There is so much beautiful reflection in this book of encouragement and inspiration encouraging us to be neighbours and friends. It is not new information, just a real-life reflection on how the author was uprooted from a comfortable situation and had to find opportunities and connection in a new environment. It was non-fiction that I couldn’t put down – she spoke to my heart in an authentic lyrical way.

My only slight disappoint was that some of the stories reflected upon weren’t very “deep” or “gritty” but I pushed that aside as perhaps they weren’t the author’s stories to tell and she kept them superficial for anonymity purposes. Overall, I’d encourage you to pick up a copy of this one if you want to expand your fences, listen carefully, and learn to see opportunities in the ordinary and mundane.

Published by Thomas Nelson. Publication Date: October 9, 2018

I was provided with a complimentary copy of this title via NetGalley with thanks to the publisher and/or author. All opinions are my own.

#TheMinistryOfOrdinaryPlaces #NetGalley

Book Review: The Sun Is a Compass by Caroline Van Hemert


Inspiring and Humbling

I am one who finds it fabulous when I get my 10-12 thousand steps in a day.

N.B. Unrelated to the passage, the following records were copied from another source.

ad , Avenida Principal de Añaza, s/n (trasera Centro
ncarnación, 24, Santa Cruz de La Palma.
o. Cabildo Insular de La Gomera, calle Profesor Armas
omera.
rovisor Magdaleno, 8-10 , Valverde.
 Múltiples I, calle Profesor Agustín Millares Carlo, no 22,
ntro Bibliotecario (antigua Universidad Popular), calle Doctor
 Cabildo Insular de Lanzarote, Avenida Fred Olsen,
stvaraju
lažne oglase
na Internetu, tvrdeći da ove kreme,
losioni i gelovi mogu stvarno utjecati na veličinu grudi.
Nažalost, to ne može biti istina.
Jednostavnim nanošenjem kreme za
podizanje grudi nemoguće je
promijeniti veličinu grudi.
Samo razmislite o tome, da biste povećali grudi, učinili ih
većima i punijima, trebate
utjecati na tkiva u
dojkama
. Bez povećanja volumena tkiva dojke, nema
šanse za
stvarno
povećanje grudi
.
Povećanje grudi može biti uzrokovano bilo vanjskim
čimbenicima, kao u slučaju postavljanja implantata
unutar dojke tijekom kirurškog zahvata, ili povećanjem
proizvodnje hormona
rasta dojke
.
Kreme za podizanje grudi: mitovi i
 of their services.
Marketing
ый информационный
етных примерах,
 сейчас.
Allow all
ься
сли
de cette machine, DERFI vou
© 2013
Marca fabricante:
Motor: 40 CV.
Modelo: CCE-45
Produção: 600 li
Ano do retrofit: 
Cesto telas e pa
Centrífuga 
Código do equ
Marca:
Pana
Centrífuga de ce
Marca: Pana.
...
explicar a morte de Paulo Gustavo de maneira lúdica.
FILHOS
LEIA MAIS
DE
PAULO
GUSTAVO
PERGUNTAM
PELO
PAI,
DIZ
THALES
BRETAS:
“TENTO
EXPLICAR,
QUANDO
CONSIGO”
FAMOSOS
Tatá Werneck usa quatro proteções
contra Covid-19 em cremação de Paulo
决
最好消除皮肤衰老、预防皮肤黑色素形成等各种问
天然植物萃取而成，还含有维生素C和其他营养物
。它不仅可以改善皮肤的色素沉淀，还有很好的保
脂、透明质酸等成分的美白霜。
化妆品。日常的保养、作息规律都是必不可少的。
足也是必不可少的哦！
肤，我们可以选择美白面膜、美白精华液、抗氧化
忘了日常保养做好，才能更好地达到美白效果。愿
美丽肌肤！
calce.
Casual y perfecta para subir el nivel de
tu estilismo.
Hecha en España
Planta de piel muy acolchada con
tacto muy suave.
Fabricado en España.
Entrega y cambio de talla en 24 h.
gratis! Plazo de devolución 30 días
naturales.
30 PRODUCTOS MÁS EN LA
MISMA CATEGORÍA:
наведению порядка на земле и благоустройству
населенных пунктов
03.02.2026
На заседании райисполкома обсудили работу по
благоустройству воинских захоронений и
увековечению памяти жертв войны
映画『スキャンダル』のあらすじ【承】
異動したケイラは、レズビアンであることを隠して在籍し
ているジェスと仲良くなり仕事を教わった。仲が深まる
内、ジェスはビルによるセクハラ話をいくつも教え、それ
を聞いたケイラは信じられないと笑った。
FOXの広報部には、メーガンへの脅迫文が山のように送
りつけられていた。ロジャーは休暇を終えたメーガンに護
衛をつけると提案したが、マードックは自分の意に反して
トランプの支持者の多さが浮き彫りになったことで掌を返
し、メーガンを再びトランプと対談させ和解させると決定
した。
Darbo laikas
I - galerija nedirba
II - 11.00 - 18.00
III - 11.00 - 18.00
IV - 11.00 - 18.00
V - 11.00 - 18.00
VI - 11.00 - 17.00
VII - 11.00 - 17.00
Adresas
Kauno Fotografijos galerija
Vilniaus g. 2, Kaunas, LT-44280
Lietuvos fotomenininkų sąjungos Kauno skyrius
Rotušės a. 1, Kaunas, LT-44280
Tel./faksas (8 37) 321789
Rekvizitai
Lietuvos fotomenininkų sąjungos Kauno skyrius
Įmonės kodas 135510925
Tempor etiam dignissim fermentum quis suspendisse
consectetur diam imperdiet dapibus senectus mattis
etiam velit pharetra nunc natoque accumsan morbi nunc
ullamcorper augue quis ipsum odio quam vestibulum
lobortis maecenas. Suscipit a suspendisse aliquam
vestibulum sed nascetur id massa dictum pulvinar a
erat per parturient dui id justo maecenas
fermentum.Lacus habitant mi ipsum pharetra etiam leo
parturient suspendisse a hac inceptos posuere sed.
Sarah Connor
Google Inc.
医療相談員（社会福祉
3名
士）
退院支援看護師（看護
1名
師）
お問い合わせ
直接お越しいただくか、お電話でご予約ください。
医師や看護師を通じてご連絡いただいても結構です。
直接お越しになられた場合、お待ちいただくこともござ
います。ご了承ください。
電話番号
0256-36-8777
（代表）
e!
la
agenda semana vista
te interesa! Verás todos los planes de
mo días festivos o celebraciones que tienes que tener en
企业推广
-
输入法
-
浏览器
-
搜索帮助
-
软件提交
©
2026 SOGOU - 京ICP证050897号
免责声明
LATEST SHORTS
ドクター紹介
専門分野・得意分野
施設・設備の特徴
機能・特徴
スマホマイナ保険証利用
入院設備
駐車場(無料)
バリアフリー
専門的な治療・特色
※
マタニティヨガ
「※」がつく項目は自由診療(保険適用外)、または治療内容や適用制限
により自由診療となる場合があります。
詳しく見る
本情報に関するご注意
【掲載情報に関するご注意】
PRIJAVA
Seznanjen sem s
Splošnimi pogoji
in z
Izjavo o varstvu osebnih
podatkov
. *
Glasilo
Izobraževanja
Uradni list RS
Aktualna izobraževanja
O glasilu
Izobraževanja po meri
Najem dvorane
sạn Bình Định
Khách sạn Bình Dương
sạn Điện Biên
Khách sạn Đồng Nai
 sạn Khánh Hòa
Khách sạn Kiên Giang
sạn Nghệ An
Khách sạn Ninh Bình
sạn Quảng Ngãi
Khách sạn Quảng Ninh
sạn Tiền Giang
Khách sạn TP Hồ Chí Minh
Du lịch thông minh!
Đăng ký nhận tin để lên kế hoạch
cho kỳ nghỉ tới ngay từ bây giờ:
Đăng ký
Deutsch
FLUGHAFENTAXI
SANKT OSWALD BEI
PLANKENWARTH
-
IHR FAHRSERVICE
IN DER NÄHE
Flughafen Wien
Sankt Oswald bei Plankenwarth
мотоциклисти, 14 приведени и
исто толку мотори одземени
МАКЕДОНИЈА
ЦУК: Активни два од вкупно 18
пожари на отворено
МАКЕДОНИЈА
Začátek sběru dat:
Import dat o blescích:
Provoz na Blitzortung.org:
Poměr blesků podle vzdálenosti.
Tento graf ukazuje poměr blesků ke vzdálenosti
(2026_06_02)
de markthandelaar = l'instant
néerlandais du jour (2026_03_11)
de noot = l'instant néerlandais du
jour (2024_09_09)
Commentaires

I enjoy a day at the lake with a fishing rod nearby, but most often with a book in hand. Kayaking and canoeing are enjoyable when I’m a few feet from shore and the water is glass without a cloud in the sky. I am not an adventurer and readily admit that I enjoy my comforts and the calm of my home. The rugged Pacific Northwest, Alaska, and even the Yukon are places I like to visit through pages and pictures, but would not want to conquer on my own.

I realise that 2019 is still in its first quarter, and I’ve read some really excellent books so far, but The Sun Is a Compass by Caroline Van Hemert is my most favourite read in a very long time. My poor family members had to listen to me narrate what was happening any time something caught my fancy. It’s not often that a memoir captures my attention and reads better than fiction. It is, as described by the publisher, “the gripping story of a biologist’s human-powered journey from the Pacific Northwest to the Arctic to rediscover her love of birds, nature, and adventure.”

The well written first-person narrative captured my attention from the opening paragraph and kept me in its grip until the very last sentence. A descriptive, relatable text chronicling human nature vs. Mother Nature. It was an incredibly beautiful tale of human endurance and a reminder of how small we are in the vastness of the wilderness. Inspiring and humbling all at once, I cannot recommend this title enough. It was a brilliant blending of insight and observation.

If you are looking for a book to point out that you are quite satisfied in your semi-rural, daily grind existence, this is it. If you enjoy living vicariously through the adventures of other individuals, this is it. If you find courage in tales of human vs. wild, this is it. If you find motivation in accomplishment and beating the odds, this is it. If you want to find yourself lost in a recounting of someone finding themselves in living and travelling by their own power through remote and austere environs, this is it. Colourful, descriptive, and moving. Absolutely brilliant – I have huge respect for the adventurer and her husband and how well she retold their story. I felt a strange sense of pride in their accomplishment.

(P.S. I’m not a huge fan of book to movie renditions, but I could vividly imagine this on the big screen with every new page.)

I was provided with a copy of this title via NetGalley courtesy of the author and/or publisher. All opinions are my own.